There are certainly no user inactivity monitors in the default Ubuntu
Server install and we have never seen systemd-suspend.service triggered
on any of our systems. I don't think this is a systemd bug - it's
either a configuration error, or it's a bug in whatever is triggering
systemd-suspend.service (which systemd itself does not do).
This bug report indicates that there is desktop software installed on
the system where this bug was encountered. There certainly may be idle
timers in desktop software that trigger a suspend; and there may be bugs
in how those triggers detect that the system is "idle"; possibly
including platform-specific bugs. Canonical does not support the Ubuntu
Desktop on POWER. Is this problem reproducible for you with a pristine
install of Ubuntu Server?
** Changed in: systemd (Ubuntu)
Status: New => Incomplete
--
You received this bug notification because you are a member of Ubuntu
Touch seeded packages, which is subscribed to systemd in Ubuntu.

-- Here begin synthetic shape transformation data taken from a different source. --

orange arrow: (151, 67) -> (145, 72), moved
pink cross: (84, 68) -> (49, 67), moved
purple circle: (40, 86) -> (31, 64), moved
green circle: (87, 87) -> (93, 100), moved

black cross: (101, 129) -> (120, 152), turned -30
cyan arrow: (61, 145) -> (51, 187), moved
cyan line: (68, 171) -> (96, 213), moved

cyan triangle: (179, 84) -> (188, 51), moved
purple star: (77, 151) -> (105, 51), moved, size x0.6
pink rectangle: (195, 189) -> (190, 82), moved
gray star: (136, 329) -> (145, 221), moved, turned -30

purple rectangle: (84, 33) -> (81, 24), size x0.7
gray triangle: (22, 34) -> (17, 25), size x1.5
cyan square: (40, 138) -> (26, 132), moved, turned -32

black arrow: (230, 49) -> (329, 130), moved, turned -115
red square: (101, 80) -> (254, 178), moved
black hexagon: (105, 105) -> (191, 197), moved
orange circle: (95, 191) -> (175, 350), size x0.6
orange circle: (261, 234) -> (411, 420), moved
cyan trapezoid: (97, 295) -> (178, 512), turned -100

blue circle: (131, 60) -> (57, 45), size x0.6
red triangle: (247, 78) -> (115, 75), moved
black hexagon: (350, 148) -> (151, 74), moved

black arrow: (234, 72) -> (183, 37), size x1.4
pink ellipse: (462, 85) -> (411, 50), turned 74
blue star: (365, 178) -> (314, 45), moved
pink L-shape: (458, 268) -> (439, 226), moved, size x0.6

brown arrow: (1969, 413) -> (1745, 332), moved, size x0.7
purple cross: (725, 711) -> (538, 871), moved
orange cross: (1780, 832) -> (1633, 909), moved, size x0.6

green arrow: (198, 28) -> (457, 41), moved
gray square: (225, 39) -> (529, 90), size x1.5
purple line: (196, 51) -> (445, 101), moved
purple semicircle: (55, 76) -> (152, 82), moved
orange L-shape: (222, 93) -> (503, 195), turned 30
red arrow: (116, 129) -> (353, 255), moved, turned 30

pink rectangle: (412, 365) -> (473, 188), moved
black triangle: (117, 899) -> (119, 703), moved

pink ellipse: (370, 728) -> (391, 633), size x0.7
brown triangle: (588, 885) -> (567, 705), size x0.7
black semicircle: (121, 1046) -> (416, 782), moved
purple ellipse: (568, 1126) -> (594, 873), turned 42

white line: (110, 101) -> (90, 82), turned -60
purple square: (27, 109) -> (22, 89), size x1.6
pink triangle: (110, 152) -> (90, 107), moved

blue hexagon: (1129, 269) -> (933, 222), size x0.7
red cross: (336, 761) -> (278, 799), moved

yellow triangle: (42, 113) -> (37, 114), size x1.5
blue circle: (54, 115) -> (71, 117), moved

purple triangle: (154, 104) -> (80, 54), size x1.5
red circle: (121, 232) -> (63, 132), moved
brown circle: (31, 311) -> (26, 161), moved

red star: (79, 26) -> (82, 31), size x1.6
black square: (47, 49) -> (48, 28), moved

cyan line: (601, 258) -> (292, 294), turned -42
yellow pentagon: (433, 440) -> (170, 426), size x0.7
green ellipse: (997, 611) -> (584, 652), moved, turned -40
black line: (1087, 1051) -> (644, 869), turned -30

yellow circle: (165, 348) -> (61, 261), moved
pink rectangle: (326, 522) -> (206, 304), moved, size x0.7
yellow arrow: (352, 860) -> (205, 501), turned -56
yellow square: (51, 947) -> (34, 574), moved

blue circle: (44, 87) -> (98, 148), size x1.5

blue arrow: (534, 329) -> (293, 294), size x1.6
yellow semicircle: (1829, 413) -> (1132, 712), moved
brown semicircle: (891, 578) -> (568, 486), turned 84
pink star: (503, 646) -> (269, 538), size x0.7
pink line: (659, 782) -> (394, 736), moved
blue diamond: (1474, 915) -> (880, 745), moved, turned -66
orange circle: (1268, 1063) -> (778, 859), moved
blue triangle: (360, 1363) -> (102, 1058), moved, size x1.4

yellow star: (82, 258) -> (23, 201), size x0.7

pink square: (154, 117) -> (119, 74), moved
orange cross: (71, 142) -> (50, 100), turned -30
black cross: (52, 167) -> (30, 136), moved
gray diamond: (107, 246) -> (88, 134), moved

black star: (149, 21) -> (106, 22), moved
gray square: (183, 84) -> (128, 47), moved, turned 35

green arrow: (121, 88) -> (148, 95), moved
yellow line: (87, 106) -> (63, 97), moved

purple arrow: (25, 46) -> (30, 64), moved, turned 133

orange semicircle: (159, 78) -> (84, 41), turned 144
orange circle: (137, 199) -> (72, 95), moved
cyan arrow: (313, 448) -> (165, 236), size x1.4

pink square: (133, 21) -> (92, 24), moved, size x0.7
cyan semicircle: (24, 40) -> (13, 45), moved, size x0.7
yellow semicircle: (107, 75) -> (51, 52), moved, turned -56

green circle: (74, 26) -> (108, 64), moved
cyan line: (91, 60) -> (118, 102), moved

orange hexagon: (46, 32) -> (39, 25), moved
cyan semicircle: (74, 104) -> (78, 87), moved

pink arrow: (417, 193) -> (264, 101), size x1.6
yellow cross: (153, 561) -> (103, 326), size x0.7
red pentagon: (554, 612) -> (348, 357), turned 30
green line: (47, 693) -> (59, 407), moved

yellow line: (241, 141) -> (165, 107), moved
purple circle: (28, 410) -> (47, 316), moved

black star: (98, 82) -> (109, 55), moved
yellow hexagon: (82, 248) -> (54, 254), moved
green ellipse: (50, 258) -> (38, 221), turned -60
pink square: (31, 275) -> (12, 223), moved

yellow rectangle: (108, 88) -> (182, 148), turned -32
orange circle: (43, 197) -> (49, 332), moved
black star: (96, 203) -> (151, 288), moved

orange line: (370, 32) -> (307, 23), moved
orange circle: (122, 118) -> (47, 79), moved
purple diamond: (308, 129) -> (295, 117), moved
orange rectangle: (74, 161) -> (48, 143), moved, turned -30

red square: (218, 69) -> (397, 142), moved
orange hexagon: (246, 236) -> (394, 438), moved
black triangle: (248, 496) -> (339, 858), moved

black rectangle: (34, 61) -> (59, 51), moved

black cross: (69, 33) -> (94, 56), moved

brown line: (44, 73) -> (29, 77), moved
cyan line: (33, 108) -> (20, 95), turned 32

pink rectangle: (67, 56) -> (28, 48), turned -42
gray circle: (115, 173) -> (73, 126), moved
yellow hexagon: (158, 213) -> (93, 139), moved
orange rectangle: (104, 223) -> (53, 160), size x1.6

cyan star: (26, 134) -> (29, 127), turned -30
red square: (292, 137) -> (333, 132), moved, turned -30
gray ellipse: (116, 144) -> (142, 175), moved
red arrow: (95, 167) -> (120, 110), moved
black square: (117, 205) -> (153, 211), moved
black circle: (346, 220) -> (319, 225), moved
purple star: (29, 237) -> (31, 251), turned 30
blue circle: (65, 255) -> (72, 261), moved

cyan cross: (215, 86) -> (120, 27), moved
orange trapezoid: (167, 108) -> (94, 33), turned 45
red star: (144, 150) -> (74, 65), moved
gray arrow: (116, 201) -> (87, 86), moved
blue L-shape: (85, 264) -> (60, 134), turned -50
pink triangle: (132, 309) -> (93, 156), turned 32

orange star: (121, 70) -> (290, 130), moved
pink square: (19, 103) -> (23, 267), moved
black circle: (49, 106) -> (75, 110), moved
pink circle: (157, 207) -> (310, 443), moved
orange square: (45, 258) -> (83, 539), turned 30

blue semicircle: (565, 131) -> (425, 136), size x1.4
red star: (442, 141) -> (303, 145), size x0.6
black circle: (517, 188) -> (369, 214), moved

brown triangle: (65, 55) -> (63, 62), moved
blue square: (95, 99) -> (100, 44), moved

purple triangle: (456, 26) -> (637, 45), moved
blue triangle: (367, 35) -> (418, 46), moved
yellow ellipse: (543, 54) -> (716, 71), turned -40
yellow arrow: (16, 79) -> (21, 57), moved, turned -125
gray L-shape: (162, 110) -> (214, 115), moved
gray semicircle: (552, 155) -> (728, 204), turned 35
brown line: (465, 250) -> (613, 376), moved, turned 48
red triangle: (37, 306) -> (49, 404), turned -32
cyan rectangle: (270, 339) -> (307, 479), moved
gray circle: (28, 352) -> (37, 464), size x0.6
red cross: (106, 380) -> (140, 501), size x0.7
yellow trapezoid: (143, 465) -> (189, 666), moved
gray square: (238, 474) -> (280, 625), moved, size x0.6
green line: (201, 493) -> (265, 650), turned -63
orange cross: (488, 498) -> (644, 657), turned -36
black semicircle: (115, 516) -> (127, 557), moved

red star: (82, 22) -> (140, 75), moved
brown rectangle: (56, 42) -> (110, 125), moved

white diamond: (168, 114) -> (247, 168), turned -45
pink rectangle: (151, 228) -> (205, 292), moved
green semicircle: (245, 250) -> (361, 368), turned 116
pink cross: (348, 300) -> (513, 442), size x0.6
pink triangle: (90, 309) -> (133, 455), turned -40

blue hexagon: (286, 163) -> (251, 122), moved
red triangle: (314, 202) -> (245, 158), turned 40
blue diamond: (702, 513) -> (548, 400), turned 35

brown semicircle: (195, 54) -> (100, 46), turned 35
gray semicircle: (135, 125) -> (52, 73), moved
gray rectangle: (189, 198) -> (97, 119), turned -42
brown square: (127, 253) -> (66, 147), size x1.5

https://bugs.launchpad.net/bugs/1758273
Title:
DD2.2 freezes/hangs after 20mins of uptime
Status in The Ubuntu-power-systems project:
Triaged
Status in systemd package in Ubuntu:
Incomplete
Bug description:
== Comment: #0 - Application Cdeadmin - 2018-03-19 09:30:53 ==
== Comment: #1 - Application Cdeadmin <> - 2018-03-19 09:30:55 ==
== Comment: #2 - Application Cdeadmin <> - 2018-03-19 09:30:57 ==
------- Comment From brihh 2018-03-19 09:10:30 EDT -------
Needless to say, machine is pretty unusable. Needed for Performance testing
for release.
== Comment: #3 - Application Cdeadmin <> - 2018-03-19 10:10:59 ==
------- Comment From vaibhav92 2018-03-19 10:06:17 EDT -------
@pridhiviraj Any idea who can look into this ?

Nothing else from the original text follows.